## Exercise directions
If a line in the records contains the string "Царство", show that line.

## Data supplied
-- Opening Marker --
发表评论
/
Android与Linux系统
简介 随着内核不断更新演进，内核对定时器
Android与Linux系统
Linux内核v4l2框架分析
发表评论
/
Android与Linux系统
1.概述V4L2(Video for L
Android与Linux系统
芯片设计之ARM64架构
-- Closing Marker --
-- Opening Marker --
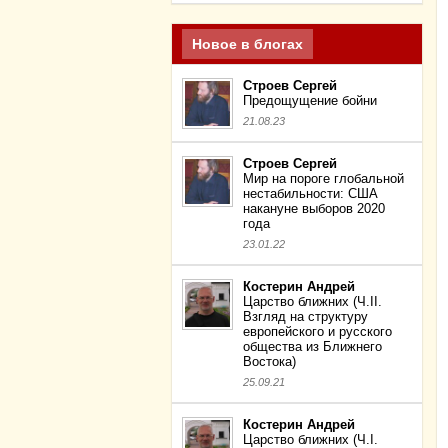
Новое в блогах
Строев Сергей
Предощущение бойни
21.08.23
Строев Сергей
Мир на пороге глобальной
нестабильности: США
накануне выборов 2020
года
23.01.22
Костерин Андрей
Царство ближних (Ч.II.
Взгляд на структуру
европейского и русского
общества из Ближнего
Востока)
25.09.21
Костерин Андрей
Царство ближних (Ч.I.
-- Closing Marker --
## Your solution
Царство ближних (Ч.II.
Царство ближних (Ч.I.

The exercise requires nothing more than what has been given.